By the way, the results of any two compilations are not different in every file. If each time we could diff the changes and upload only what changed, well, we all think of rsync. But there is actually a small problem: compressed package transfer is not very diff-friendly. So which saves more traffic: the compression ratio from a package, or avoiding duplicate uploads of unchanged files? I guess for "continuous integration, continuous deployment" projects, the latter should be much more effective.
if rsync -avz --delete \
--exclude='.next/cache/' \
--exclude='.next/trace' \
--exclude='.next/analyze' \
-e "ssh -i ~/.ssh/id_rsa -o StrictHostKeyChecking=no" \
./deploy/ ${{ secrets.SSH_USERNAME }}@${{ secrets.SSH_HOST }}:/tmp/deploy/; then
echo "✅ 文件传输成功!"
else
echo "❌ 文件传输失败,退出代码: $?"
exit 1
fi
Use --exclude to exclude development caches and debug files, and --delete to automatically delete extra files in the server directory.
du -sh deploy/
Output:
275M deploy/
But rsync told me:
sent 1,403,633 bytes received 3,500 bytes 187,617.73 bytes/sec
total size is 5,833,900 speedup is 4.15
Oh my god. The directory without production dependencies was still 275 MB. I want to know how large the package was when I initially transferred the complete environment several times in Actions. After excluding things like cache, the size was only 5 MB, and the actual transferred increment was only a bit over 1 MB...
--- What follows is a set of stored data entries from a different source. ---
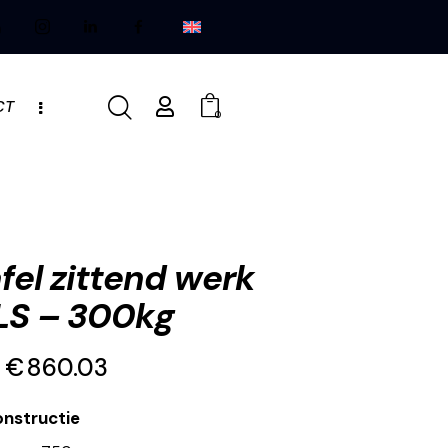
CT
0
fel zittend werk
LS – 300kg
€
860.03
nstructie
Ah, thinking back to the past when I stared at the screen waiting for Actions for over ten minutes... Let Teacher Claude, the protagonist of this article, summarize:
-
Do not blindly trust "best practices" generated by models: even powerful large models may provide only a generic solution, not necessarily one suitable for your specific scenario. You need to understand the purpose of every step and not copy-paste mindlessly.
-
Understand the characteristics of your project's build artifacts: different frontend frameworks produce very different build outputs. Isomorphic frameworks like Next.js are fundamentally different from pure static frameworks, and understanding these characteristics is crucial for optimizing deployment strategy.
-
Choose the toolchain reasonably: old tools like
rsynchave been popular for decades precisely because they solve real problems and perform well. When choosing tools, focus on their core advantages rather than chasing trends. -
Continuous optimization is worthwhile: from the initial twenty minutes to the final dozens of seconds, every optimization brought obvious gains. For projects that need frequent deployment, this accumulated time saving is huge.